Je pense que nous allons dans la bonne direction. Quand on lit ça dans les nouvelles : « un déficit accru d’environ 3,2 milliards de dollars », ce qu’on voit vraiment, c’est une reprise de la chaîne d’approvisionnement. Nous avons constaté une forte augmentation de l’activité du côté des exportations et du côté des importations, mais un peu plus du côté des importations, bien sûr. C’est ce qui explique cet accroissement du déficit. Mais en réalité, nous commençons à voir une légère amélioration, même si nous avons encore beaucoup de chemin à faire, soit environ 20 %, 15 % par rapport aux niveaux d’avant la pandémie pour les exportations et les importations, respectivement. Mais encore une fois, je dirais que c’est plus un signe positif qu’une réelle inquiétude.
Excellent. Quels ont été les principaux moteurs du commerce en juin? Commençons par les exportations.
Bien sûr. Le grand thème, encore une fois, c’est la reprise de la chaîne d’approvisionnement.

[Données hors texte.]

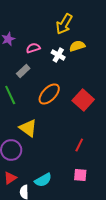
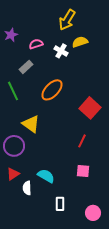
red square: (83, 100) -> (90, 108), moved
cyan semicircle: (43, 180) -> (46, 176), turned -120

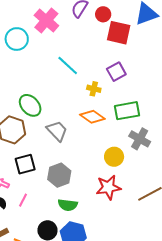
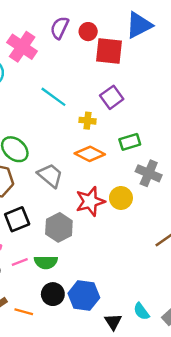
green rectangle: (127, 111) -> (130, 142), size x0.7
red star: (108, 187) -> (90, 201), moved
pink line: (23, 200) -> (20, 262), turned 48
green semicircle: (68, 205) -> (46, 262), moved

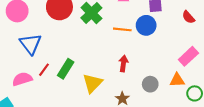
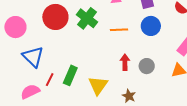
blue circle: (146, 25) -> (151, 26), moved
gray circle: (150, 84) -> (147, 66), moved

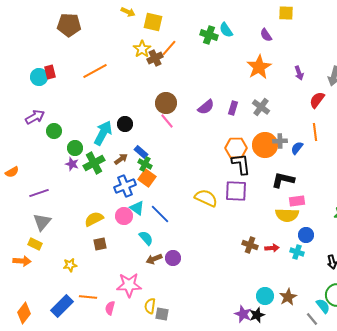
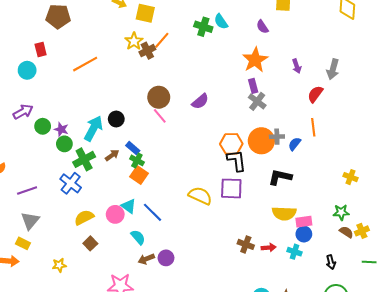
red rectangle: (50, 72) -> (41, 50), moved
purple rectangle: (233, 108) -> (253, 86), moved, turned -32
purple star: (72, 164) -> (61, 129), moved
blue cross: (125, 186) -> (71, 183), moved, turned -30
pink rectangle: (297, 201) -> (304, 222), moved
brown square: (100, 244) -> (90, 243), turned -32

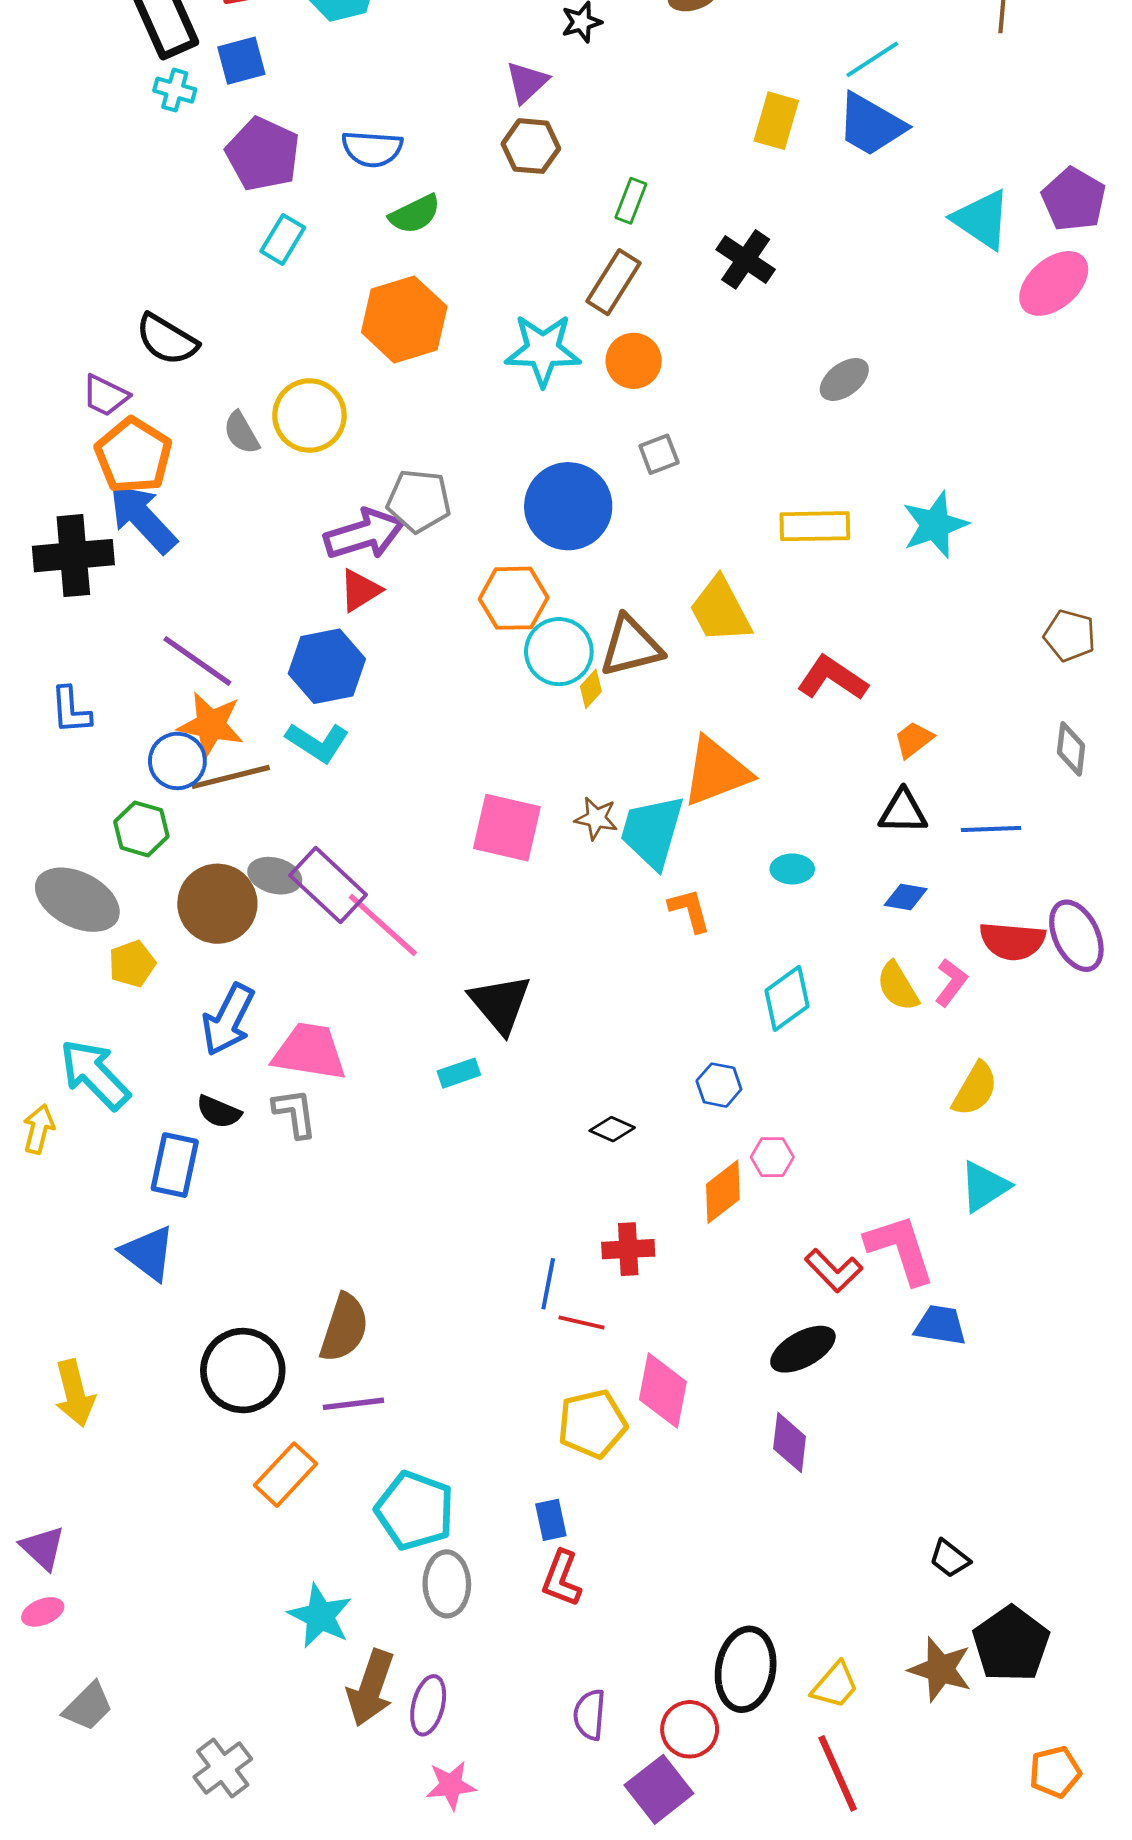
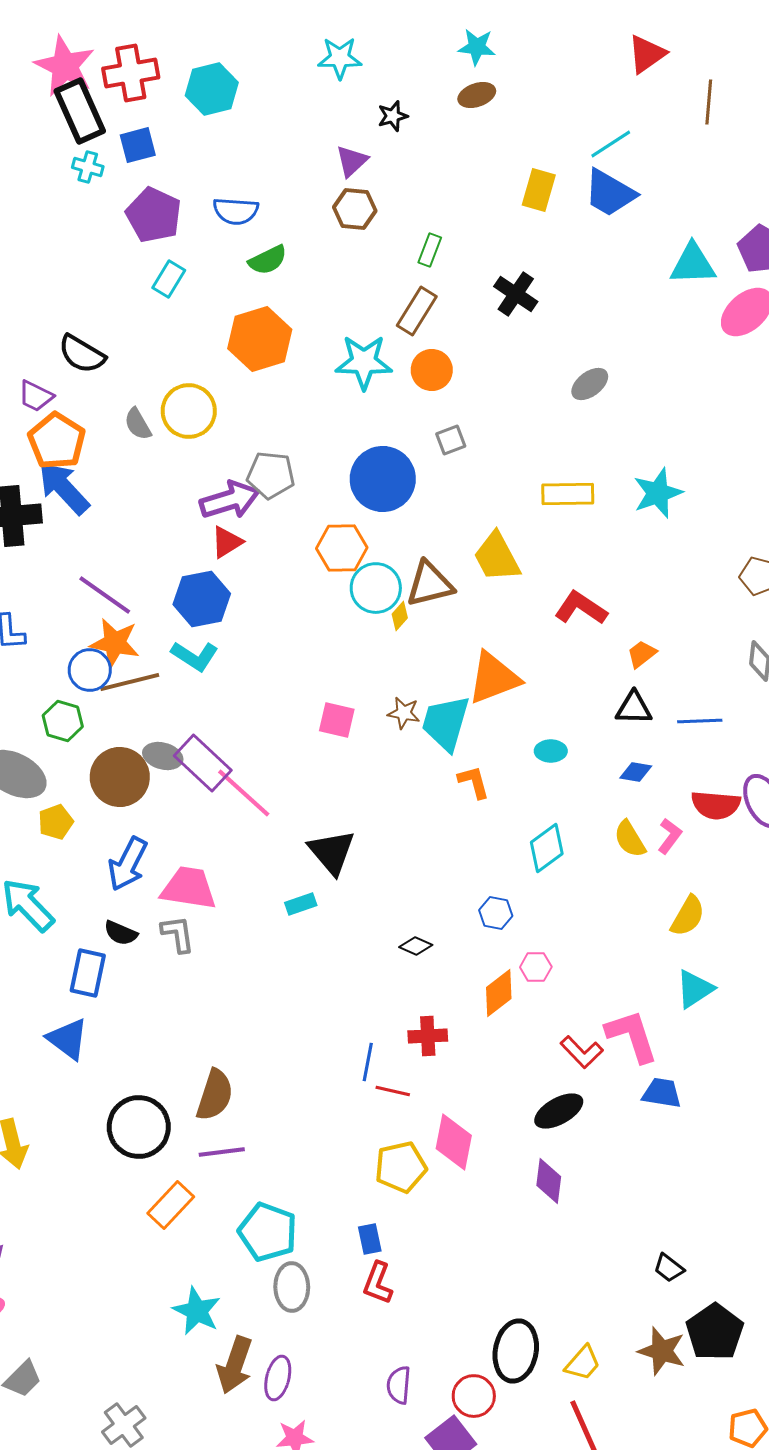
cyan triangle: (982, 219) -> (693, 264), turned -36
pink square: (507, 828) -> (337, 720), size x0.7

Et pour le Canada et les États-Unis, notre principal partenaire commercial, le secteur le plus performant, c’est l’automobile. On a donc vu une forte résurgence des livraisons de voitures et de pièces automobiles. Cela représente environ les deux tiers de la hausse des exportations, alors c’est vraiment le point central. On a aussi constaté un gain pour certains métaux, une faible reprise pour l’or et d’autres métaux. Le signal de ce côté-là est un peu moins clair. Mais je pense que si on se concentre sur ce facteur important, c’est vraiment la normalisation des chaînes d’approvisionnement au-delà des frontières.
Où en est notre balance commerciale avec les États-Unis, notre principal partenaire commercial?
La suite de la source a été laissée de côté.